Ordering by "group by" occurrences

Anatole · April 16, 2024, 4:44pm

Hey! I think it would super useful to be able to order by “group by” occurrences. For instance here, I would be able to order by descending occurrences and have Arthur coming first, followed by Penny, followed by Jack:

Am I clear enough?

I think this could be game changing for duplicates management.

Cheers!

olgatrykush · April 17, 2024, 9:09am

Hello @Anatole, we plan to make it possible to change orders of groups using drag and drop: Change order of group by (#2434) · Issues · Baserow / baserow · GitLab, is it what you are asking for?

Anatole · April 17, 2024, 12:51pm

Hello @olgatrykush, thanks for the reply!

Not exactly, I would like to automatically order by “group by” occurrences (ascending or descending).

For instance, if I want to find quickly a duplicate inside a 1000 rows database, I would first group by, and then order by descending “group by” occurrences.
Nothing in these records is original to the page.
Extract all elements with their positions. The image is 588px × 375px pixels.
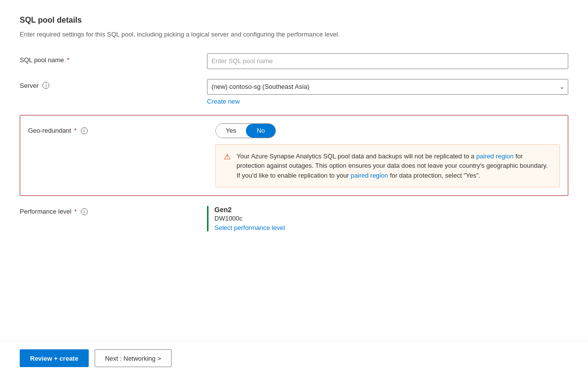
geo-redundant-section: Geo-redundant * i Yes No ⚠ Your Azure Sy… bbox=[20, 115, 568, 196]
server-dropdown-container: (new) contoso-sg (Southeast Asia) ⌄ bbox=[207, 79, 568, 95]
warning-triangle-icon: ⚠ bbox=[224, 152, 231, 181]
section-description: Enter required settings for this SQL poo… bbox=[20, 30, 568, 39]
server-row: Server i (new) contoso-sg (Southeast Asi… bbox=[20, 79, 568, 105]
paired-region-link-2[interactable]: paired region bbox=[351, 172, 388, 179]
section-title: SQL pool details bbox=[20, 16, 568, 25]
create-new-link[interactable]: Create new bbox=[207, 98, 240, 105]
performance-gen-label: Gen2 bbox=[214, 206, 285, 214]
server-info-icon[interactable]: i bbox=[42, 82, 49, 89]
sql-pool-name-label: SQL pool name * bbox=[20, 53, 207, 64]
sql-pool-name-field bbox=[207, 53, 568, 69]
next-networking-button[interactable]: Next : Networking > bbox=[95, 349, 172, 367]
geo-warning-text: Your Azure Synapse Analytics SQL pool da… bbox=[237, 151, 552, 181]
sql-pool-name-input[interactable] bbox=[207, 53, 568, 69]
geo-redundant-label: Geo-redundant * i bbox=[28, 127, 215, 134]
geo-warning-box: ⚠ Your Azure Synapse Analytics SQL pool … bbox=[215, 144, 560, 188]
required-star: * bbox=[67, 56, 69, 64]
paired-region-link-1[interactable]: paired region bbox=[476, 152, 514, 160]
footer: Review + create Next : Networking > bbox=[0, 341, 588, 375]
geo-redundant-row: Geo-redundant * i Yes No bbox=[28, 123, 560, 138]
review-create-button[interactable]: Review + create bbox=[20, 349, 89, 367]
perf-info-icon[interactable]: i bbox=[81, 208, 88, 215]
performance-level-row: Performance level * i Gen2 DW1000c Selec… bbox=[20, 206, 568, 231]
server-label: Server i bbox=[20, 79, 207, 89]
sql-pool-name-row: SQL pool name * bbox=[20, 53, 568, 69]
toggle-no[interactable]: No bbox=[246, 124, 276, 138]
performance-dw-label: DW1000c bbox=[214, 215, 285, 222]
performance-bar-indicator bbox=[207, 206, 208, 231]
geo-info-icon[interactable]: i bbox=[81, 127, 88, 134]
server-field: (new) contoso-sg (Southeast Asia) ⌄ Crea… bbox=[207, 79, 568, 105]
geo-redundant-toggle[interactable]: Yes No bbox=[215, 123, 276, 138]
select-performance-level-link[interactable]: Select performance level bbox=[214, 224, 285, 231]
server-dropdown[interactable]: (new) contoso-sg (Southeast Asia) bbox=[207, 79, 568, 95]
toggle-yes[interactable]: Yes bbox=[216, 124, 246, 138]
performance-content: Gen2 DW1000c Select performance level bbox=[214, 206, 285, 231]
performance-level-field: Gen2 DW1000c Select performance level bbox=[207, 206, 568, 231]
performance-level-label: Performance level * i bbox=[20, 206, 207, 215]
geo-required-star: * bbox=[74, 127, 76, 134]
perf-required-star: * bbox=[74, 208, 77, 215]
Thus, the two identical rows would be at the top of the table view. Do you see what I mean?

olgatrykush · April 17, 2024, 3:02pm

Got you, thanks for the clarification. I’ll discuss the feature request with the team.

We also have this issue regarding the detection of duplicates: Detect and delete duplicate rows (#611) · Issues · Baserow / baserow · GitLab. Soon, it will be possible to find duplicates and delete them or replace them with other text.

olgatrykush · May 3, 2024, 2:54pm

Hi @Anatole, we’ve talked about your idea and think it would be better to create a dedicated feature for identifying duplicates. As previously mentioned, this is already in our roadmap.

Anatole · May 4, 2024, 4:54pm

Thanks for the reply! This brings me a question about the planned feature for identifying duplicates. Will it be able to find rows that are similar but not entirely identical (ie wich have some identical values but also some discrepancies)?
For instance, if I have one person who fills twice a form with the same email but with a different name, would this feature be able to find it still?

olgatrykush · May 7, 2024, 12:46pm

Hey @Anatole, I’ve asked the dev team and will keep you posted!

olgatrykush · May 31, 2024, 2:31pm

Hey @Anatole, we’re not 100% sure about how this feature will be implemented yet. The current idea is to add a side panel on the right side with a button to scan your table for duplicates. After scanning, a list of duplicates will appear, and you’ll be able to choose whether to delete or edit them. For instance, if there are two identical emails in your table, they will be flagged as duplicates. Is it what you’re looking for?

Or maybe you’re more interested in the field value constraints feature: Field value constraints (#647) · Issues · Baserow / baserow · GitLab?

Value constraints set limits on the values that can be added to the field. For instance, you can restrict the field from having duplicate values.